The data.
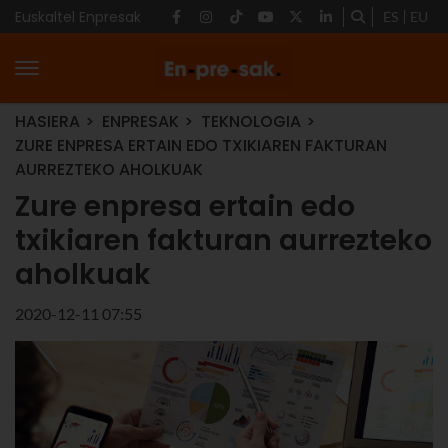
Euskaltel Enpresak
ES
EU
HASIERA
ENPRESAK
TEKNOLOGIA
ZURE ENPRESA ERTAIN EDO TXIKIAREN FAKTURAN
AURREZTEKO AHOLKUAK
Zure enpresa ertain edo
txikiaren fakturan aurrezteko
aholkuak
2020-12-11 07:55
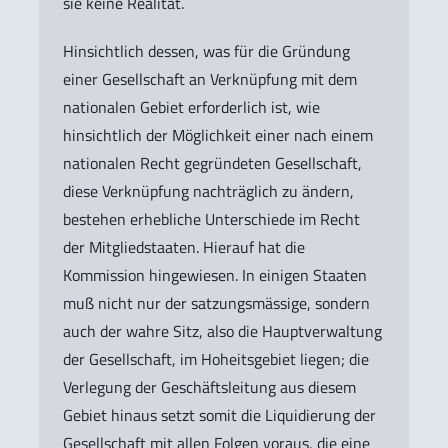
sie keine Realität.
Hinsichtlich dessen, was für die Gründung
einer Gesellschaft an Verknüpfung mit dem
nationalen Gebiet erforderlich ist, wie
hinsichtlich der Möglichkeit einer nach einem
nationalen Recht gegründeten Gesellschaft,
diese Verknüpfung nachträglich zu ändern,
bestehen erhebliche Unterschiede im Recht
der Mitgliedstaaten. Hierauf hat die
Kommission hingewiesen. In einigen Staaten
muß nicht nur der satzungsmässige, sondern
auch der wahre Sitz, also die Hauptverwaltung
der Gesellschaft, im Hoheitsgebiet liegen; die
Verlegung der Geschäftsleitung aus diesem
Gebiet hinaus setzt somit die Liquidierung der
Gesellschaft mit allen Folgen voraus, die eine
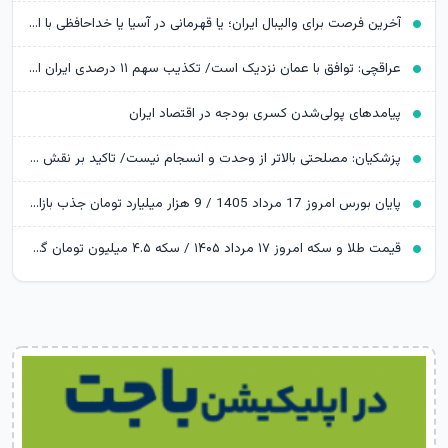
آخرین فرصت برای والیبال ایران؛ یا قهرمانی در آسیا یا خداحافظی با المپیک
عراقچی: توافق با عمان نزدیک است/ تکذیب سهم ۱۱ درصدی ایران از خزر
پیامدهای پولی‌شدن کسری بودجه در اقتصاد ایران
پزشکیان: مصلحتی بالاتر از وحدت و انسجام نیست/ تاکید بر نقش خبرنگاران در ایجاد فضای همدلی
پایان بورس امروز 17 مرداد 1405 / 9 هزار میلیارد تومان جذب بازار سرمایه شد
قیمت طلا و سکه امروز ۱۷ مرداد ۱۴۰۵ / سکه ۴.۵ میلیون تومان گران شد؛ طلا به ایستگاه 19 میلیونی رسید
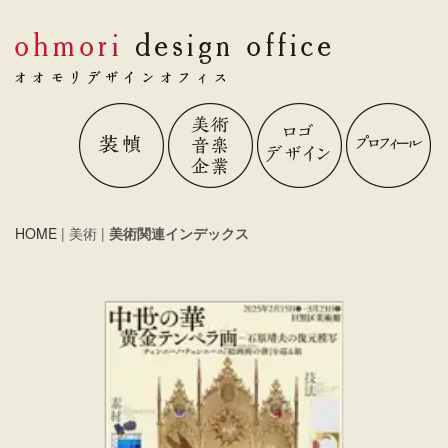
HOME
| 美術 |
美術関連インデックス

Problem description. Transcribe every entry word for word, excluding images.

Response to this exercise.
Euskaltel Enpresak
ES
EU
HASIERA
ENPRESAK
TEKNOLOGIA
ZURE ENPRESA ERTAIN EDO TXIKIAREN FAKTURAN
AURREZTEKO AHOLKUAK
Zure enpresa ertain edo
txikiaren fakturan aurrezteko
aholkuak
2020-12-11 07:55
sie keine Realität.
Hinsichtlich dessen, was für die Gründung
einer Gesellschaft an Verknüpfung mit dem
nationalen Gebiet erforderlich ist, wie
hinsichtlich der Möglichkeit einer nach einem
nationalen Recht gegründeten Gesellschaft,
diese Verknüpfung nachträglich zu ändern,
bestehen erhebliche Unterschiede im Recht
der Mitgliedstaaten. Hierauf hat die
Kommission hingewiesen. In einigen Staaten
muß nicht nur der satzungsmässige, sondern
auch der wahre Sitz, also die Hauptverwaltung
der Gesellschaft, im Hoheitsgebiet liegen; die
Verlegung der Geschäftsleitung aus diesem
Gebiet hinaus setzt somit die Liquidierung der
Gesellschaft mit allen Folgen voraus, die eine
آخرین فرصت برای والیبال ایران؛ یا قهرمانی در آسیا یا خداحافظی با المپیک
عراقچی: توافق با عمان نزدیک است/ تکذیب سهم ۱۱ درصدی ایران از خزر
پیامدهای پولی‌شدن کسری بودجه در اقتصاد ایران
پزشکیان: مصلحتی بالاتر از وحدت و انسجام نیست/ تاکید بر نقش خبرنگاران در ایجاد فضای همدلی
پایان بورس امروز 17 مرداد 1405 / 9 هزار میلیارد تومان جذب بازار سرمایه شد
قیمت طلا و سکه امروز ۱۷ مرداد ۱۴۰۵ / سکه ۴.۵ میلیون تومان گران شد؛ طلا به ایستگاه 19 میلیونی رسید
HOME
| 美術 |
美術関連インデックス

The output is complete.